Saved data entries
========================================================================

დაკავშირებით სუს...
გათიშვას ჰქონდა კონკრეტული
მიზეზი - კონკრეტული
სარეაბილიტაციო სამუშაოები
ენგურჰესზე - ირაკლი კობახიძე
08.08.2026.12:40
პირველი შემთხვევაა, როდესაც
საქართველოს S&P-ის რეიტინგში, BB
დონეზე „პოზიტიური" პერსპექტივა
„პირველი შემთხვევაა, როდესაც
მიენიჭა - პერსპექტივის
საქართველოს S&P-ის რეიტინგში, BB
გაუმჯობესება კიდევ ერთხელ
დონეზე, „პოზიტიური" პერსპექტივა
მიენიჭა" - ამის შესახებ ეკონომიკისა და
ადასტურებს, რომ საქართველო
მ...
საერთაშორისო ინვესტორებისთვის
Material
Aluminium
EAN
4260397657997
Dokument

========================================================================

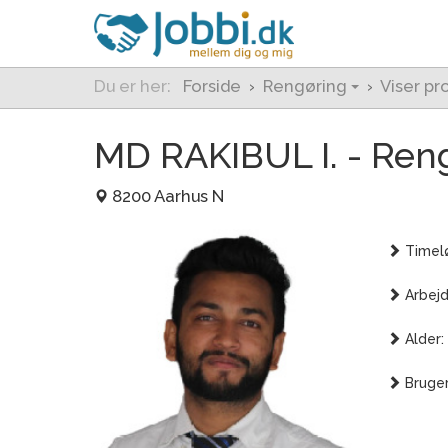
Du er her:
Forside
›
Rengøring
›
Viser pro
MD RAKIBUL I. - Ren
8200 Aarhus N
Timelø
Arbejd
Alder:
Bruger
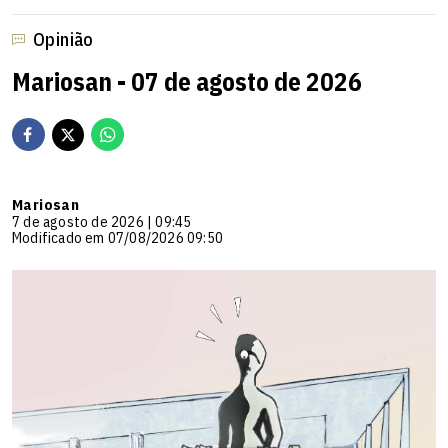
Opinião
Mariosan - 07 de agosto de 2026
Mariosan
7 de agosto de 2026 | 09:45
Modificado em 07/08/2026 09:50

========================================================================

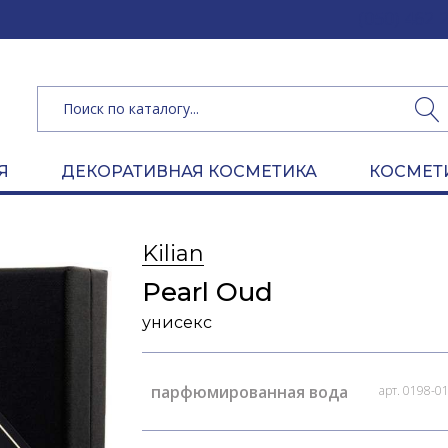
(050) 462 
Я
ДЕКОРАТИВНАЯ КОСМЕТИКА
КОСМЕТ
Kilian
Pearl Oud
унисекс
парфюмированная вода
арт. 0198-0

========================================================================

Instructions for the task
Which lines in the records above hold the string "პერსპექტივა"? Copy each of them.

The answer
დონეზე „პოზიტიური" პერსპექტივა
დონეზე, „პოზიტიური" პერსპექტივა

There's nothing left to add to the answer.